An answer to a similar question outlines how to a coherent state can be created by stimulated emission. Basically, we know from introductory physics that a laser works by having photons create more photons in a cascading reaction. But each time the photon has a probability of creating stimulated emission, it also has a probability of not stimulating (and then this superposition traverses the system again in a loop). The quantum superposition of all the possibilities continue to add up and form an infinite series. 
A: There is a general principle by which coherent states can be manufactured: All types of coherent states can be produced by coupling of the system under consideration to a classical (C-number) source. 
For the electromagnetic radiation, this principle was already explained by Glauber in his original work  on coherent states (equations 9.16-9.21). 
A more transparent derivation is given by Zhang (section $3$): When a free electromagnetic field originally at the vacuum state $|0\rangle$(no photons) is adiabatically coupled to a classical current $j^{\mu}$:
$$\mathcal{L} = - \frac{1}{4} F_{\mu\nu}F^{\mu\nu} - A_{\mu}j^{\mu},$$
its state after the current application becomes:
$$|0\rangle_{\mathrm{out}} = e^{-\frac{1}{2}\int d^3k\sum_{\lambda}|z_k^{\lambda}|^2}
e^{\int d^3k\sum_{\lambda}z_k^{\lambda} a_k^{\lambda \dagger}}|0\rangle,$$
where: $z_k^{\lambda} = \epsilon^{\lambda}_{\mu}(k) j^{\mu}$ and $\epsilon^{\lambda}_{\mu}$ is the polarization vector.
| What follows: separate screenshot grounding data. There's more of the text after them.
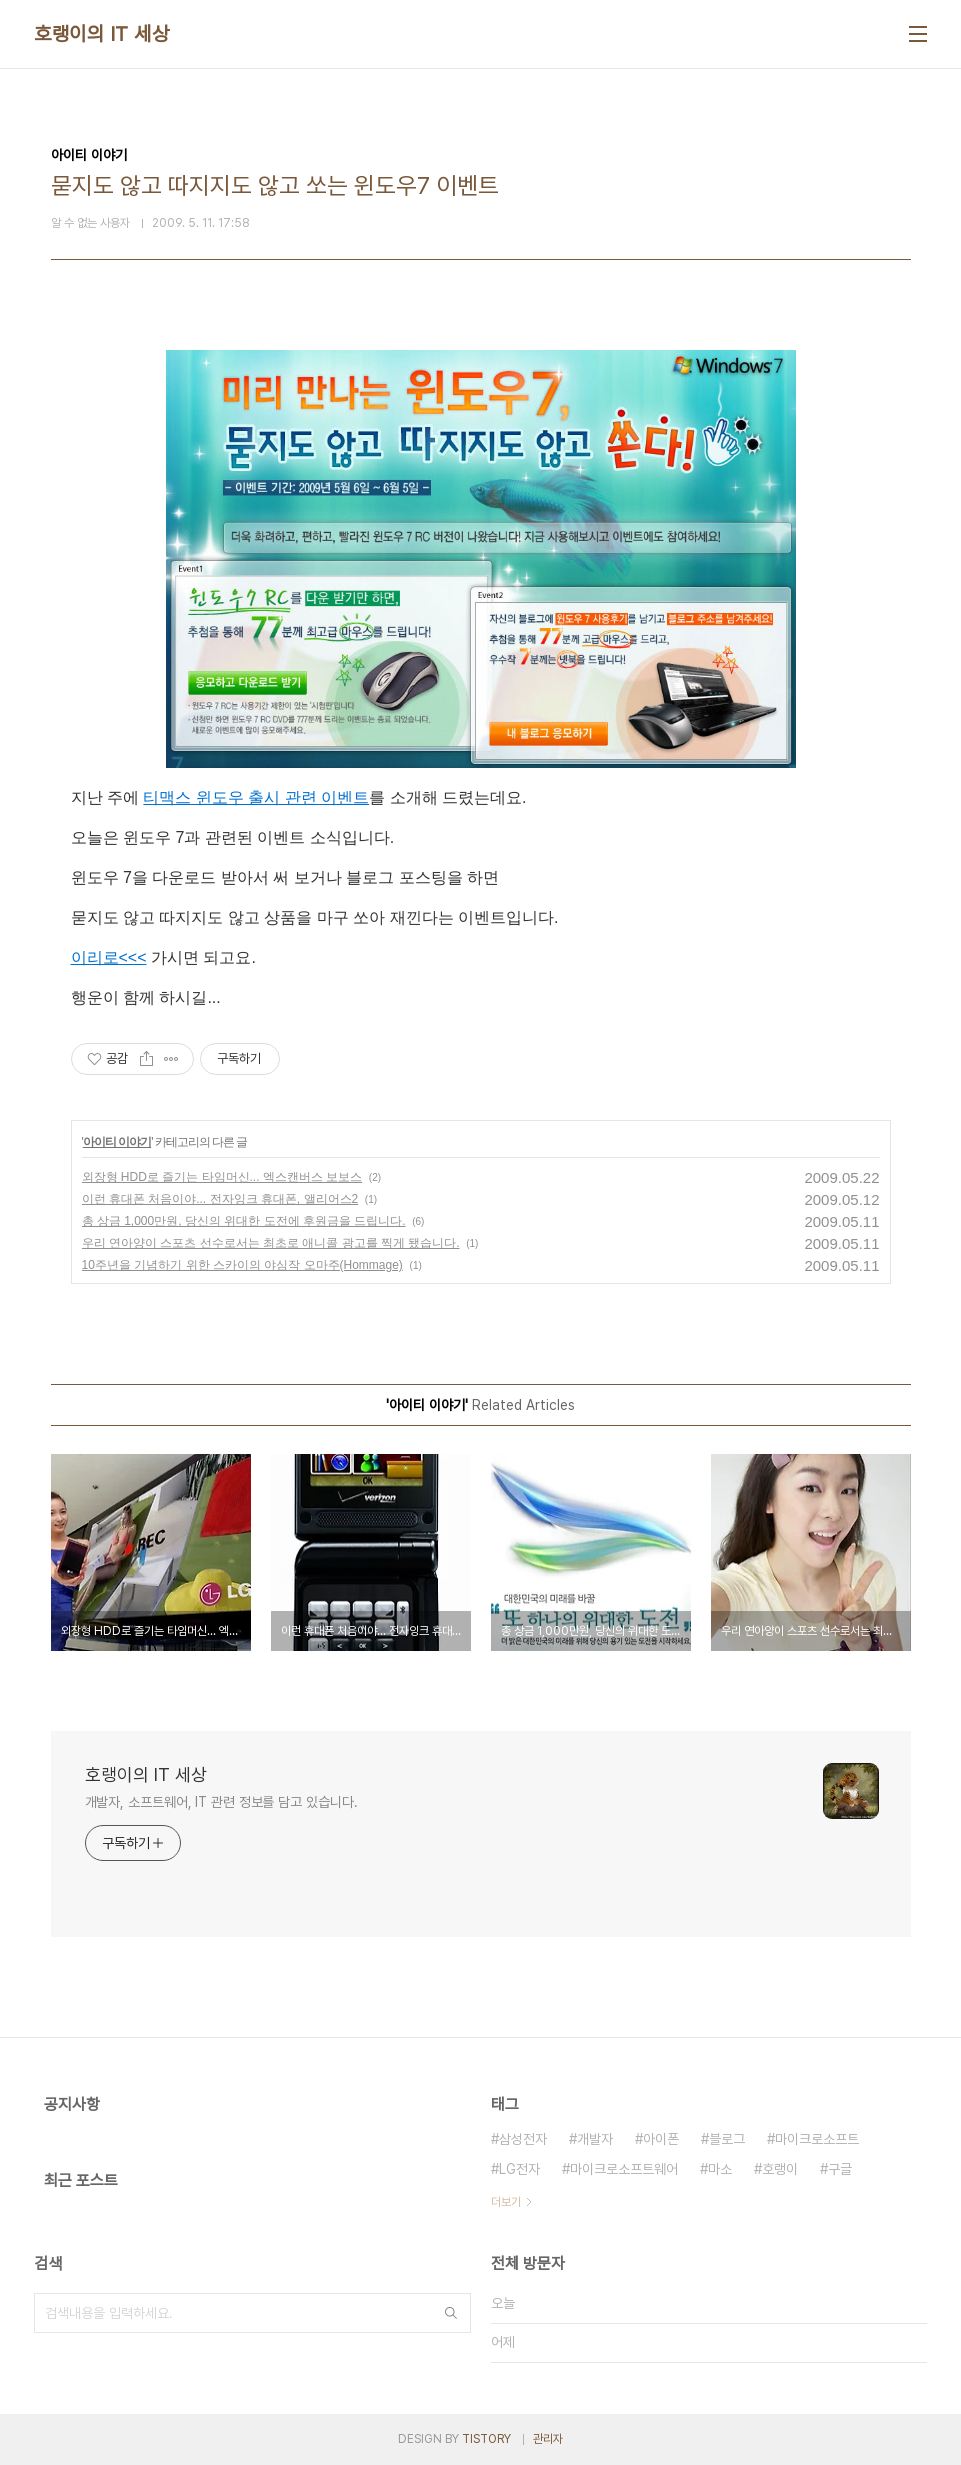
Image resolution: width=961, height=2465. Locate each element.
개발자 (595, 2139)
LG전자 (519, 2169)
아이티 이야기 (117, 1142)
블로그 (727, 2139)
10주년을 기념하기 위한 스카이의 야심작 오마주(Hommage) (242, 1265)
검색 (451, 2313)
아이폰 (661, 2139)
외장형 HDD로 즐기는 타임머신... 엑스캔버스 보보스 (222, 1177)
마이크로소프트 (817, 2139)
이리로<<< (109, 957)
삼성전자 (523, 2139)
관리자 (548, 2439)
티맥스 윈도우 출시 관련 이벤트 (256, 797)
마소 (720, 2169)
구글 (840, 2169)
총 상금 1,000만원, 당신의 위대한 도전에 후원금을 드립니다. (244, 1221)
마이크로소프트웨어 (624, 2169)
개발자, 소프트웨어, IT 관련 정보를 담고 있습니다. (221, 1802)
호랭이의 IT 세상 (101, 34)
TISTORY (486, 2439)
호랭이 (780, 2169)
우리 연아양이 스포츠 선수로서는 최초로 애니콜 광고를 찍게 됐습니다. (271, 1243)
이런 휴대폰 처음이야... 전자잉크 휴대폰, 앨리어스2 (220, 1199)
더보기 (506, 2202)
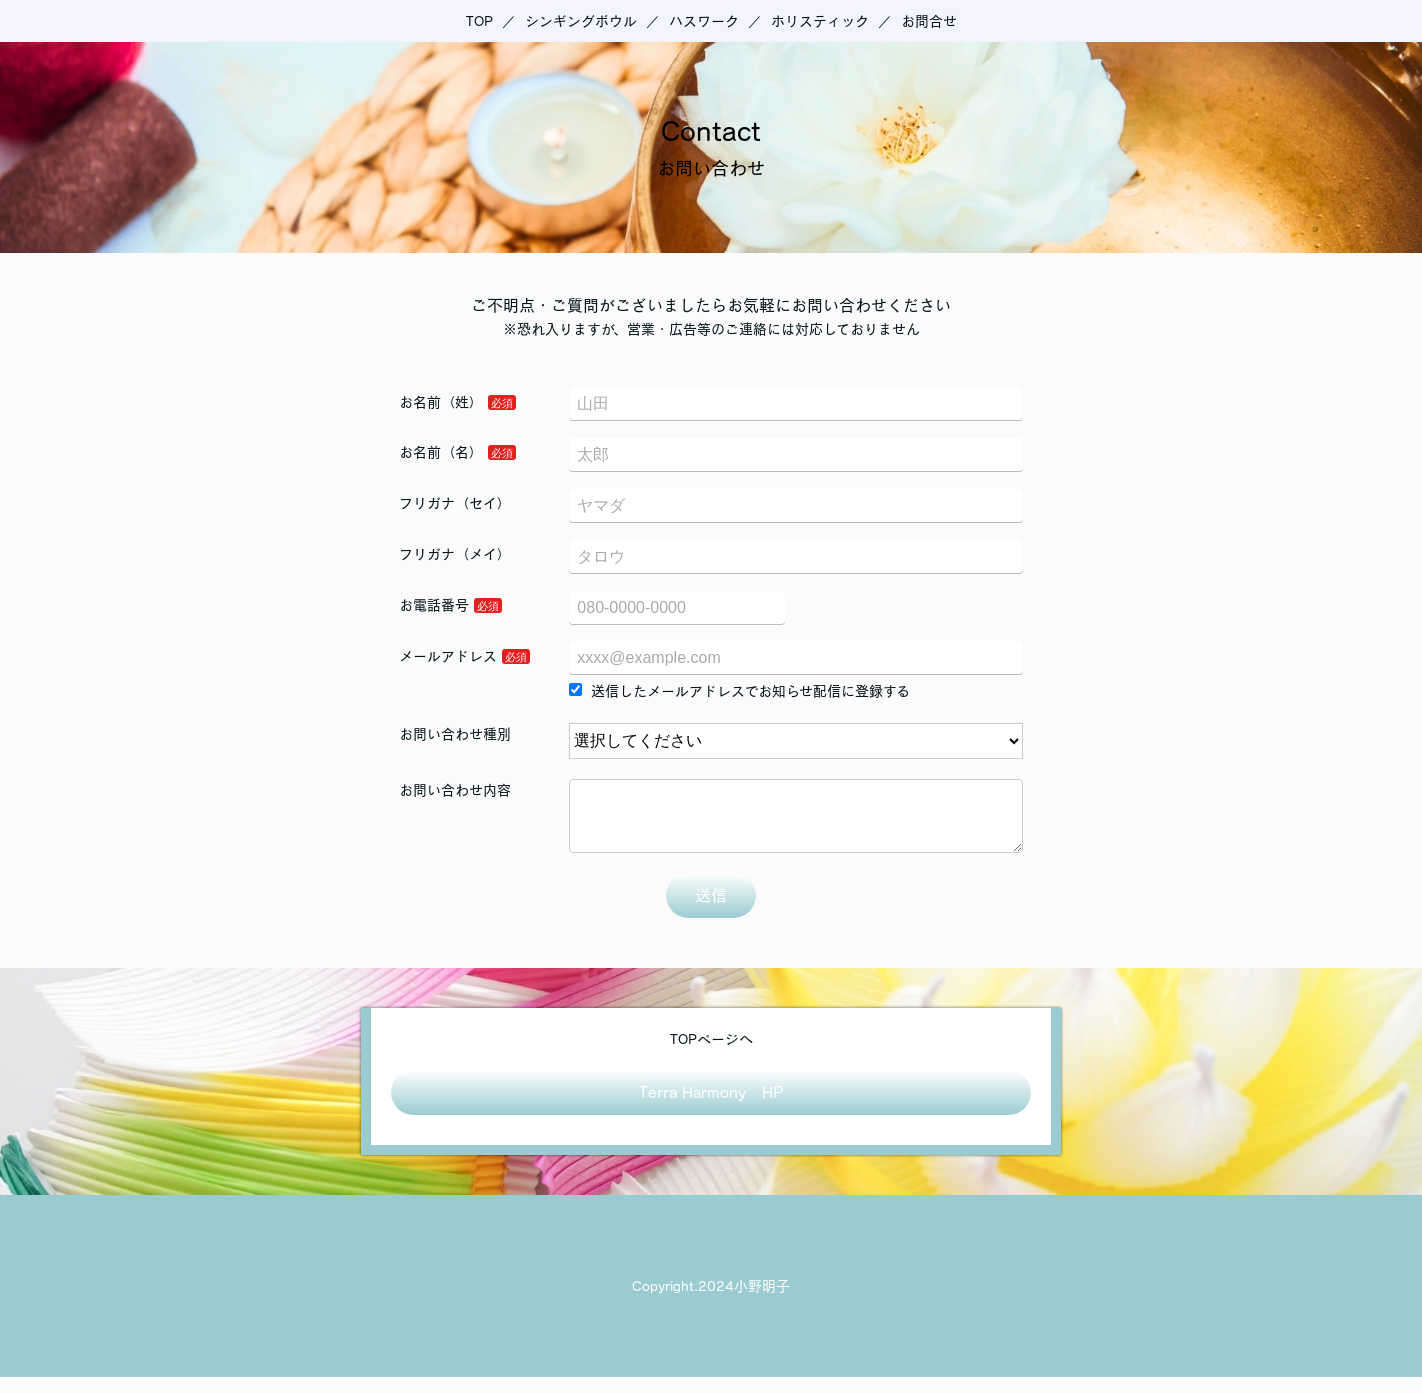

Another example is for spin coherent states which can be manufactured by adiabatically applying a magnetic field to a spin originally at the highest weight state $|0\rangle = |j, j\rangle$.
The equations of motion
$$\frac{dS_i}{dt} = \frac{i}{\hbar} \mu \epsilon_{ijk}B_j(t) S_k$$
($\mu$ is the magnetic moment). In this case, the system will reach a state $|0\rangle_{\mathrm{out}} $ given by:
$$|0\rangle_{\mathrm{out}}  = T e^{\frac{i}{\hbar}  \mu \int dt \mathbf{B}(t) \cdot \mathbf{S} }|0\rangle $$
($T$ denotes time ordering). This is a spin coherent state, because it is obtained by the action of a group element on the vacuum state.